Breaking Free of Name Calling Practical Tip #1

First, all of us need to have this discussion together in our couple when we are in good mood and feeling tender feelings together.  Communicate in a loving moment together.  If there is a history of this happening more than once or twice over the course of years in a relationship than you two may need to apologize to each other.  “I apologize that I used to do name calling with you.  I don’t want to do that any more.  I’m making an effort to learn to be better.  I really do love you.  Thank you for putting up with my poor behavior.”  Please notice the focus is on the behavior not that anyone is bad and the other good.

 

Breaking Free of Name Calling Practical Tip #2

Second, make a commitment to yourself that should the urge to blurt something out of your mouth should ever in the future arise that in that moment, no matter what, you get up, get out of the room, and get away from your partner.  You might need to lock yourself in the bathroom for 10 minutes.  You might need to take a 10 minutes walk outside around the neighborhood.

 

Studies demonstrate that typically and compulsive urge lasts literally only a few minutes.  Establishing  habit that prevents you from saying something you will regret and stretching the time between the urge and what you say next is a powerful tool to support the loving communication of your couple.  If anger and rage are a problem and challenge for you, ping me.  I work with clients to release and reduce that chronic rage so they can instead be the loving partner they want to be and could be.  Your couple is worth it.

 

Happy Dating and Relationships!

April Braswell

As seen in Dating for Dummies, 3rd Edition

April Braswell speaks to singles in Singles Groups and Divorce Recovery Groups as well as at Singles Dating Workshops and Singles Conferences.  Hire April to speak at your Singles Event?

{ 7 comments… add one }
  • Body language of flirting January 10, 2012, 10:40 PM

    April, these are all fantastic items not just for dating but also for existing relationships.
    Scott Sylvan Bell
    body language of winking
    Now go implement!

  • Sonya Lenzo January 11, 2012, 4:35 AM

    You can’t take back what you say in anger.And these words can linger forever in the heart of your loved one.This is one time where self editing is very important!
    Sonya Lenzo

  • Peggy Larson January 11, 2012, 7:45 AM

    How very true about words. That old saying “sticks and stones can break my bones but words can never hurt me” is so very very wrong. Bones can mend but words (especially the bad ones) can ring in a person’s ears forever.

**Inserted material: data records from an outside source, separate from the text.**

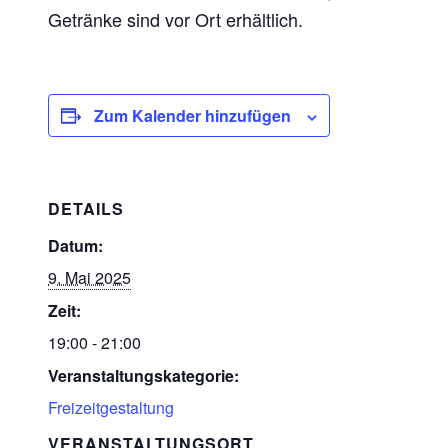
Getränke sind vor Ort erhältlich.
Zum Kalender hinzufügen
DETAILS
Datum:
9. Mai 2025
Zeit:
19:00 - 21:00
Veranstaltungskategorie:
Freizeitgestaltung
VERANSTALTUNGSORT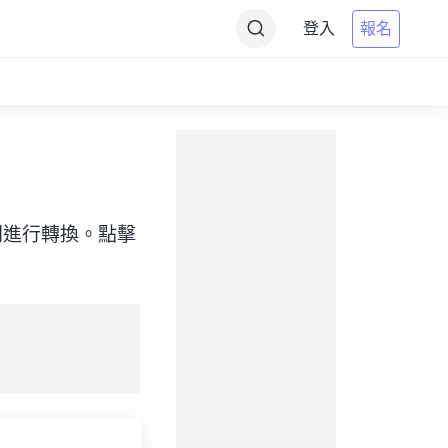
登入
報名
標）之間進行轉換。點擊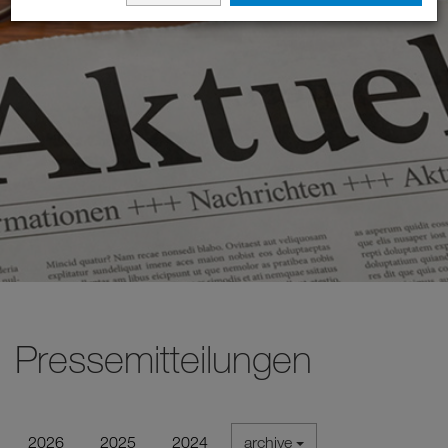
Pressemitteilungen
2026
2025
2024
archive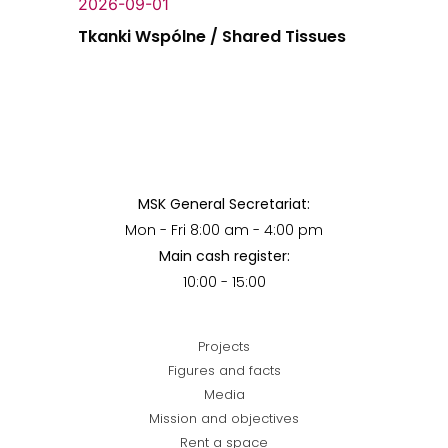
2026-09-01
Tkanki Wspólne / Shared Tissues
MSK General Secretariat:
Mon - Fri 8:00 am - 4:00 pm
Main cash register:
10:00 - 15:00
Projects
Figures and facts
Media
Mission and objectives
Rent a space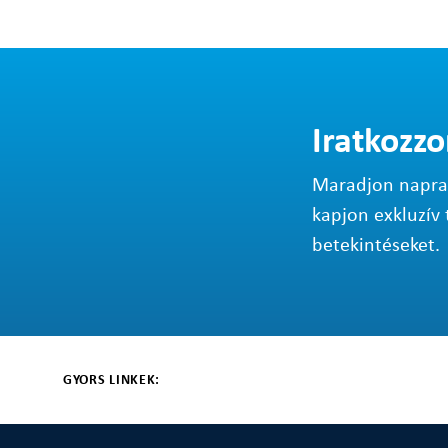
Iratkozzo
Maradjon napraké
kapjon exkluzív 
betekintéseket.
GYORS LINKEK: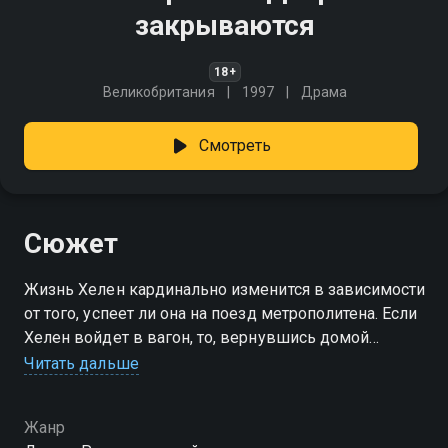
закрываются
18+
Великобритания
1997
Драма
Смотреть
Сюжет
Жизнь Хелен кардинально изменится в зависимости
от того, успеет ли она на поезд метрополитена. Если
Хелен войдет в вагон, то, вернувшись домой
обнаружит своего парня с любовницей, а если
Читать дальше
двери захлопнутся перед ней, так и не узнает о
предательстве. Но какой из этих двух сценариев
Жанр
сулит ей подлинное счастье, а какой способен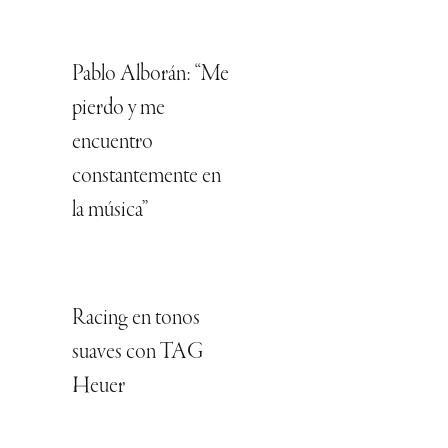
Pablo Alborán: “Me
pierdo y me
encuentro
constantemente en
la música”
Racing en tonos
suaves con TAG
Heuer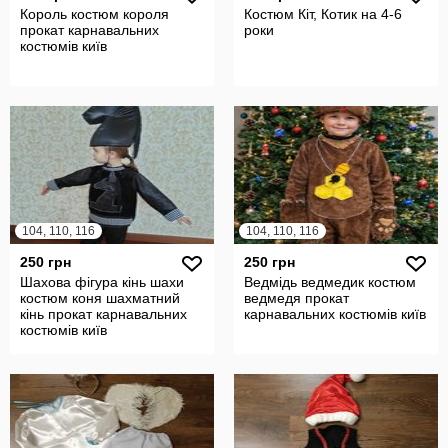
Король костюм короля
Костюм Кіт, Котик на 4-6
прокат карнавальних
роки
костюмів київ
104, 110, 116
104, 110, 116
250 грн
250 грн
Шахова фігура кінь шахи
Ведмідь ведмедик костюм
костюм коня шахматний
ведмедя прокат
кінь прокат карнавальних
карнавальних костюмів київ
костюмів київ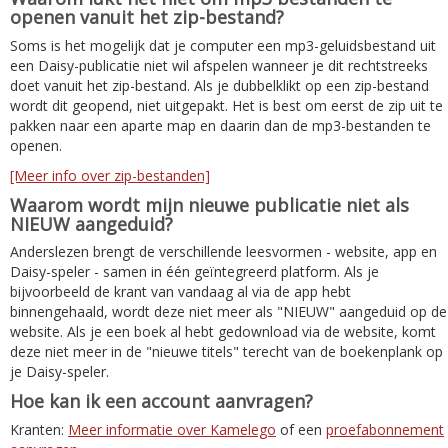
openen vanuit het zip-bestand?
Soms is het mogelijk dat je computer een mp3-geluidsbestand uit
een Daisy-publicatie niet wil afspelen wanneer je dit rechtstreeks
doet vanuit het zip-bestand. Als je dubbelklikt op een zip-bestand
wordt dit geopend, niet uitgepakt. Het is best om eerst de zip uit te
pakken naar een aparte map en daarin dan de mp3-bestanden te
openen.
[Meer info over zip-bestanden]
Waarom wordt mijn nieuwe publicatie niet als
NIEUW aangeduid?
Anderslezen brengt de verschillende leesvormen - website, app en
Daisy-speler - samen in één geïntegreerd platform. Als je
bijvoorbeeld de krant van vandaag al via de app hebt
binnengehaald, wordt deze niet meer als "NIEUW" aangeduid op de
website. Als je een boek al hebt gedownload via de website, komt
deze niet meer in de "nieuwe titels" terecht van de boekenplank op
je Daisy-speler.
Hoe kan ik een account aanvragen?
Kranten:
Meer informatie over Kamelego
of een
proefabonnement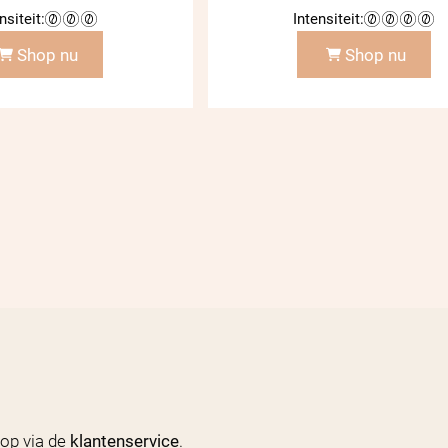
€ 7,95
€ 
nsiteit:
Intensiteit:
tot
to
Shop nu
Shop nu
€ 27,00
€ 
op via de
klantenservice
.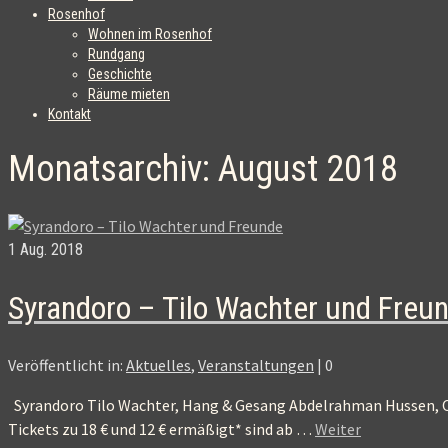
Rosenhof
Wohnen im Rosenhof
Rundgang
Geschichte
Räume mieten
Kontakt
Monatsarchiv: August 2018
1
Aug. 2018
Syrandoro – Tilo Wachter und Freu
Veröffentlicht in:
Aktuelles
,
Veranstaltungen
|
0
Syrandoro Tilo Wachter, Hang & Gesang Abdelrahman Hussen, Ou
Tickets zu 18 € und 12 € ermäßigt* sind ab …
Weiter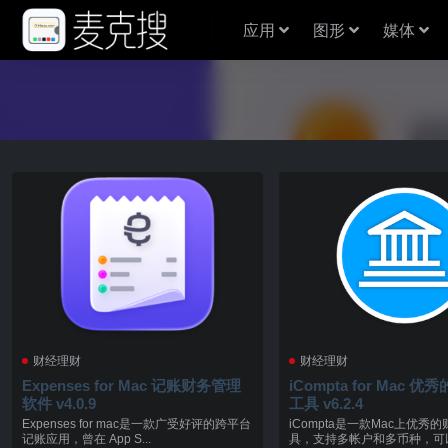
应用
图形
媒体
财经理财
财经理财
Expenses for Mac 记账财务管理
iCompta for Mac 
软件 v4.0.9
工具 v6.2.4
Expenses for mac是一款广受好评的跨平台
iCompta是一款Mac上优秀
记账应用，曾在 App S...
具，支持多帐户和多币种，可以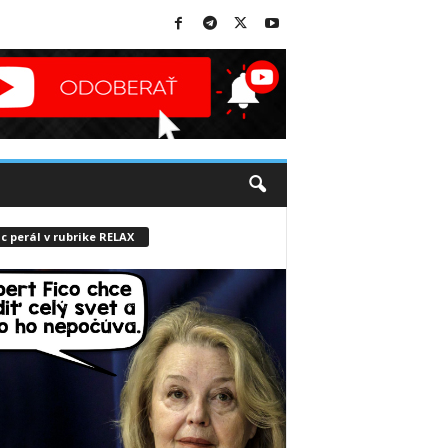
c perál v rubrike RELAX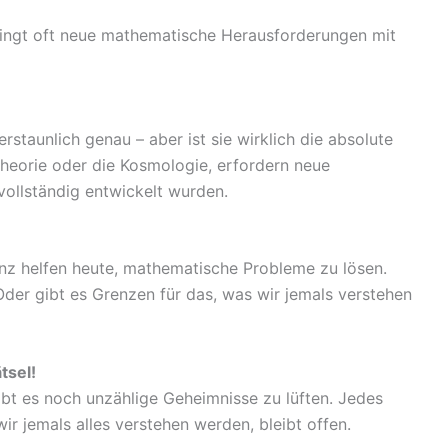
bringt oft neue mathematische Herausforderungen mit
staunlich genau – aber ist sie wirklich die absolute
theorie oder die Kosmologie, erfordern neue
ollständig entwickelt wurden.
nz helfen heute, mathematische Probleme zu lösen.
Oder gibt es Grenzen für das, was wir jemals verstehen
tsel!
ibt es noch unzählige Geheimnisse zu lüften. Jedes
ir jemals alles verstehen werden, bleibt offen.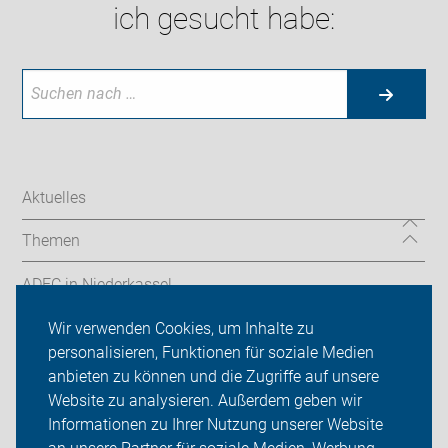
ich gesucht habe:
Aktuelles
Themen
ADFC in Niederkassel
Wir verwenden Cookies, um Inhalte zu
Sei dabei
personalisieren, Funktionen für soziale Medien
Presse
anbieten zu können und die Zugriffe auf unsere
Website zu analysieren. Außerdem geben wir
Login
Informationen zu Ihrer Nutzung unserer Website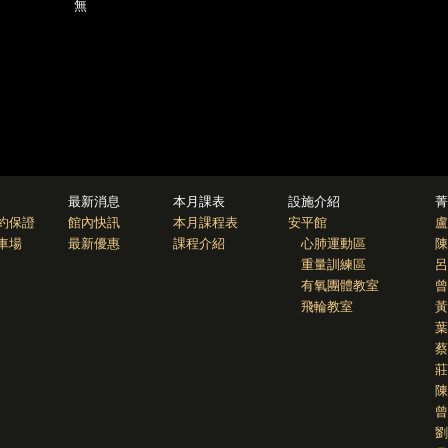
無
最新消息
本月課表
設施介紹
菁
約保證
館內快訊
本月課程表
安平館
盧
車場
最新優惠
課程介紹
心肺運動區
陳
重量訓練區
呂
有氧團體教室
曾
飛輪教室
黃
葉
蔡
莊
陳
曾
劉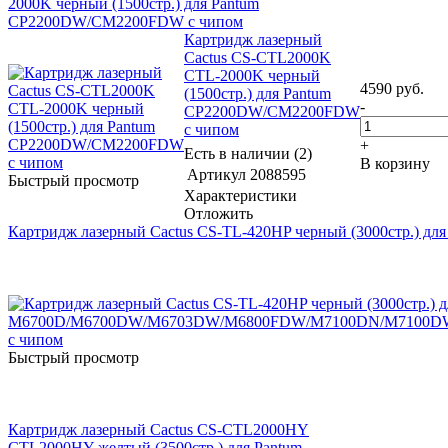
2000K черный (1500стр.) для Pantum
CP2200DW/CM2200FDW с чипом
Картридж лазерный
Cactus CS-CTL2000K
CTL-2000K черный
4590
руб.
(1500стр.) для Pantum
-
CP2200DW/CM2200FDW
с чипом
+
Есть в наличии (2)
В корзину
Артикул
2088595
Быстрый просмотр
Характеристики
Отложить
Картридж лазерный Cactus CS-TL-420HP черный (3000ст
Быстрый просмотр
Картридж лазерный Cactus CS-CTL2000HY
CTL2000HY желтый (3500стр.) для Pantum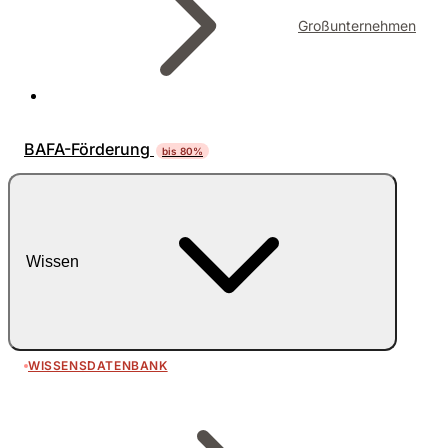
Großunternehmen
BAFA-Förderung
bis 80%
Wissen
WISSENSDATENBANK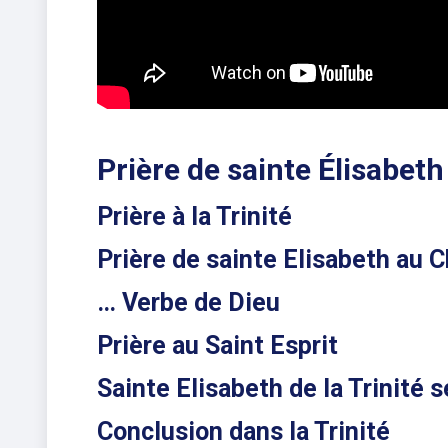
Prière de sainte Élisabeth 
Prière à la Trinité
Prière de sainte Elisabeth au 
… Verbe de Dieu
Prière au Saint Esprit
Sainte Elisabeth de la Trinité 
Conclusion dans la Trinité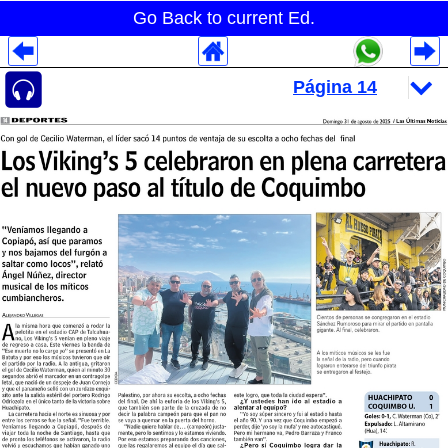
Go Back to current Ed.
Despliegues Analytics
Despliegues Totales
Despliegues por Rubros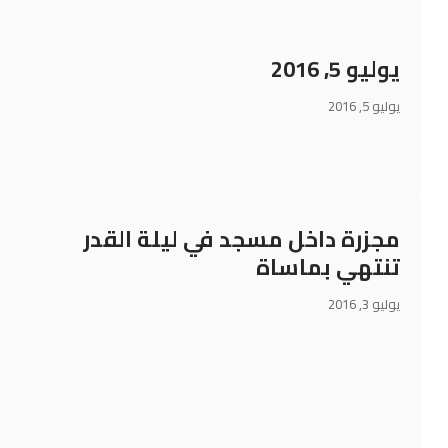
يوليو 5, 2016
يوليو 5, 2016
مجزرة داخل مسجد في ليلة القدر
تنتهي بماساة
يوليو 3, 2016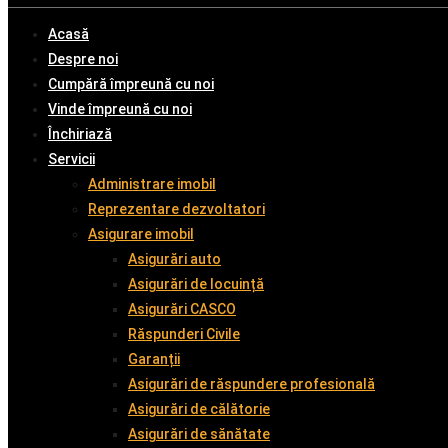
Acasă
Despre noi
Cumpără împreună cu noi
Vinde împreună cu noi
Închiriază
Servicii
Administrare imobil
Reprezentare dezvoltatori
Asigurare imobil
Asigurări auto
Asigurări de locuință
Asigurări CASCO
Răspunderi Civile
Garanții
Asigurări de răspundere profesională
Asigurări de călătorie
Asigurări de sănătate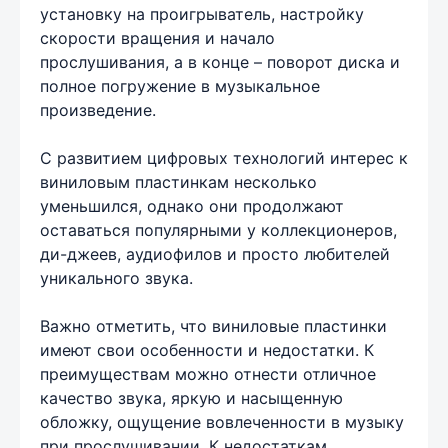
установку на проигрыватель, настройку
скорости вращения и начало
прослушивания, а в конце – поворот диска и
полное погружение в музыкальное
произведение.
С развитием цифровых технологий интерес к
виниловым пластинкам несколько
уменьшился, однако они продолжают
оставаться популярными у коллекционеров,
ди-джеев, аудиофилов и просто любителей
уникального звука.
Важно отметить, что виниловые пластинки
имеют свои особенности и недостатки. К
преимуществам можно отнести отличное
качество звука, яркую и насыщенную
обложку, ощущение вовлеченности в музыку
при прослушивании. К недостаткам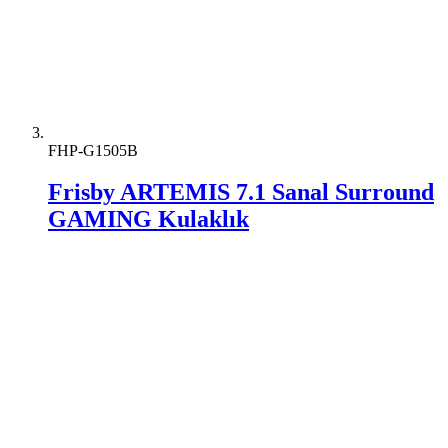
FHP-G1505B
Frisby ARTEMIS 7.1 Sanal Surround
GAMING Kulaklık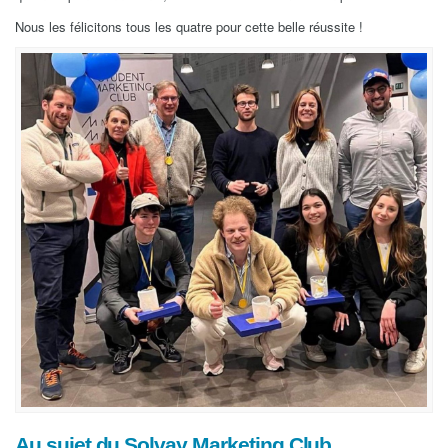
Nous les félicitons tous les quatre pour cette belle réussite !
Au sujet du Solvay Marketing Club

    Great advice on how to break the cycle and/or the habit of name calling.

    Peggy
    http://peggylarson.com

  • What is Respect January 13, 2012, 6:54 AM

    Excellent advice April. Name calling starts when one party feels disrespected. They’ve lost the argument based on logic, and they feel they are out of weapons to use. So they turn to name-calling. It is a powerful weapon as you mention, because the intention is to embarrass the other party. Embarrassment is the most powerful emotion there is, because as Peggy Larson said, it lasts FOREVER.

    We need to learn how to be more persuasive when we have discussions so that we don’t have to pull out the nuclear weapon of Name-calling. It is devastating, and ruins the entire landscape. I recommend people read your blog to learn how to be more persuasive to create a win-win situation for both sides of the argument.

    Tim Van Milligan

  • Eva Palmer January 13, 2012, 2:15 PM

    Hi April!
    When in a figth it is so easy to forget how important your partner is. I think your post is a good reminding for having in mind how important it is to always make your best.
    Thanks for the tips for not only explaining how to prevent it but also how to make peace when name calling happens.

    Hipnoterapia Barcelona

  • Clare Delaney January 14, 2012, 7:29 PM

    April, thanks for a really great blog, and I particularly like the practical tips for couples!

    EcoFriendly Matters @ EcoFriendly Link
    Should we really bother being eco friendly?

  • Marti June 21, 2014, 10:43 AM

    Learning how to disagree makes so much sense for couples to learn how to do. Love it. They never talk like this on tv shows.